Weaver Marianna, Goodin Dylan A, Miller Hunter A, Karmali Dipan, Agarwal Apurv A, Frieboes Hermann B, Suliman Sally A
Division of Pulmonary Medicine, University of Louisville, Louisville, KY, 40292, USA.
Department of Bioengineering, University of Louisville, Lutz Hall 419, Louisville, KY, 40292, USA.
Sci Rep. 2024 Dec 4;14(1):30173. doi: 10.1038/s41598-024-81980-0.
Early recognition of risk factors for prolonged mechanical ventilation (PMV) could allow for early clinical interventions, prevention of secondary complications such as nosocomial infections, and effective triage of hospital resources. This study tested the hypothesis that an ensemble machine learning (ML) analysis of clinical data at time of intubation could identify patients at risk of PMV, using a COVID-19 dataset to classify patients into PMV (> 14 days) and non-PMV (≤ 14 days) groups. While several factors are known to cause PMV, including acid-base, weakness, and delirium, lesser-utilized but routinely measured parameters such as platelet count, glucose levels and fevers may also be relevant. Patient data from a single University Hospital were analyzed via the ML workflow to predict patients at risk of PMV and identify key clinical markers. Model performance was evaluated on a chronologically distinct cohort. The ML workflow identified patients at risk of PMV with AUROC=0.960 (F1 = 0.935) and AUROC=0.804 (F1 = 0.800). Top key features for classification included glucose, platelet count, temperature, LVEF, bicarbonate (arterial blood gas), and BMI. Data analysis at intubation time via the proposed workflow offers the potential to accurately predict patients at risk of PMV, with the goal to improve patient management and triage of hospital resources.

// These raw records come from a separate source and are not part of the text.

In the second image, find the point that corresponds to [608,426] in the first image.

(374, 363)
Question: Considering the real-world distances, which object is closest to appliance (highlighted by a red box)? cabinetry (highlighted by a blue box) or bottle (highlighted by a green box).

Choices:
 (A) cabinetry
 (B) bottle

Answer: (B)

早期识别延长机械通气(PMV)的风险因素有助于早期临床干预、预防医院感染等继发性并发症以及有效分配医院资源。本研究检验了这样一个假设:利用新冠肺炎数据集将患者分为PMV(>14天)和非PMV(≤14天)组,对插管时的临床数据进行集成机器学习(ML)分析能够识别有PMV风险的患者。虽然已知有几个因素会导致PMV,包括酸碱平衡、虚弱和谵妄,但较少使用但常规测量的参数,如血小板计数、血糖水平和发热,也可能与之相关。通过ML工作流程分析了一家大学医院的患者数据,以预测有PMV风险的患者并识别关键临床标志物。在一个时间上不同的队列中评估了模型性能。ML工作流程识别出有PMV风险的患者,其曲线下面积(AUROC)=0.960(F1=0.935)和AUROC=0.804(F1=0.800)。分类的关键特征包括血糖、血小板计数、体温、左心室射血分数、碳酸氢盐(动脉血气)和体重指数。通过所提出的工作流程在插管时进行数据分析,有可能准确预测有PMV风险的患者,目标是改善患者管理和医院资源分配。